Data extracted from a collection
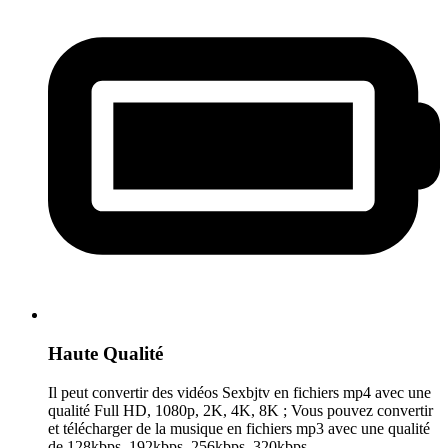
Haute Qualité
Il peut convertir des vidéos Sexbjtv en fichiers mp4 avec une
qualité Full HD, 1080p, 2K, 4K, 8K ; Vous pouvez convertir
et télécharger de la musique en fichiers mp3 avec une qualité
de 128kbps, 192kbps, 256kbps, 320kbps.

Problem to work on. What is needed here is each line above set down word for word, minus the images.

Solution for this problem.
Haute Qualité
Il peut convertir des vidéos Sexbjtv en fichiers mp4 avec une
qualité Full HD, 1080p, 2K, 4K, 8K ; Vous pouvez convertir
et télécharger de la musique en fichiers mp3 avec une qualité
de 128kbps, 192kbps, 256kbps, 320kbps.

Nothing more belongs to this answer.